First, DNA was extracted from each Pst-infected wheat sample using a simplified method wherein Pst-infected plant tissue was homogenised, cells lysed and DNA isolated using magnetic-bead-based purification (Fig. 6). Next, a panel of 242 oligonucleotide pairs was used in PCR amplification to enrich for the previously defined set of Pst gene sequences. This enrichment enabled direct analysis of each of the field-collected Pst-infected wheat tissue samples. The 242 oligonucleotide pairs were pooled into four groups, where concentrations were optimised individually to amplify all genes in each individual group (Additional file 1: Table S4). To ensure ease of portability and avoid the need for continuous electricity, PCR amplification was performed using thermostable Taq polymerase and a battery-powered mobile miniPCR machine (Fig. 6; Additional file 1: Table S13). Finally, a simple analysis pipeline independent of internet connectivity was utilised on a laptop computer for phylogenetic analysis of Pst isolates (Fig. 6).

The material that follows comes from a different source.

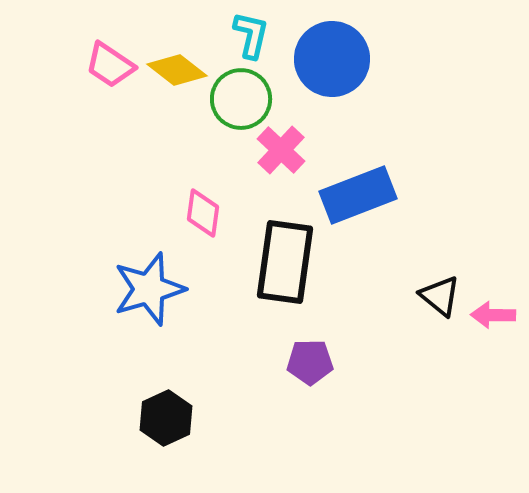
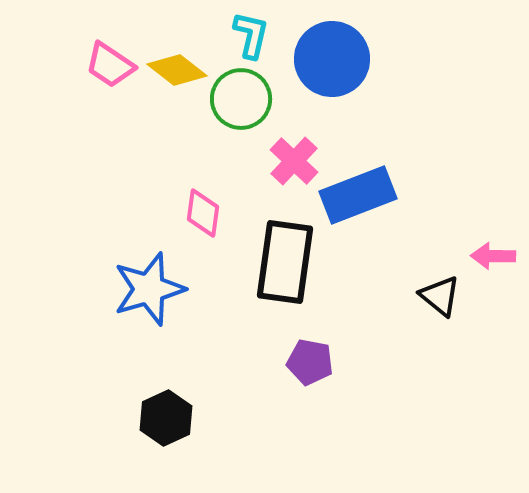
pink cross: moved 13 px right, 11 px down
pink arrow: moved 59 px up
purple pentagon: rotated 12 degrees clockwise
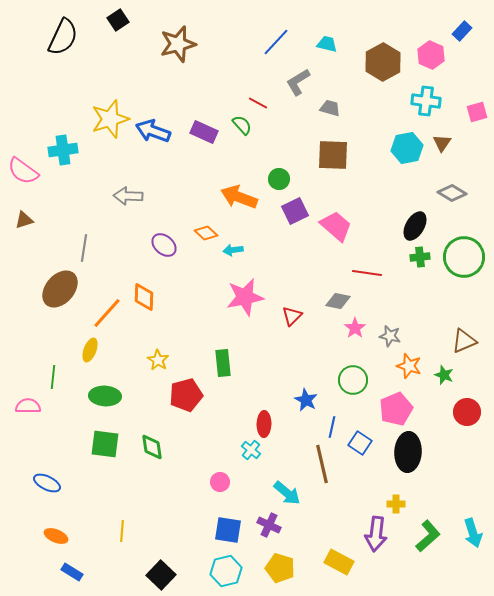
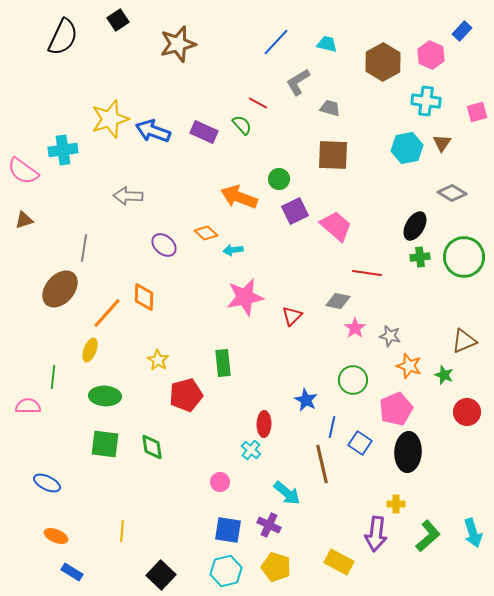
yellow pentagon at (280, 568): moved 4 px left, 1 px up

Overall, the entire pipeline from sample collection to completion of the phylogenetic analysis was achieved within 2 days, providing rapid real-time information on the population dynamics of Pst in Ethiopia. The resulting phylogenetic analysis of the four Pst-infected wheat samples illustrated that the late 2018 Pst population in Ethiopia was similar to that defined in the previous 2017/2018 growing season (Fig. 5).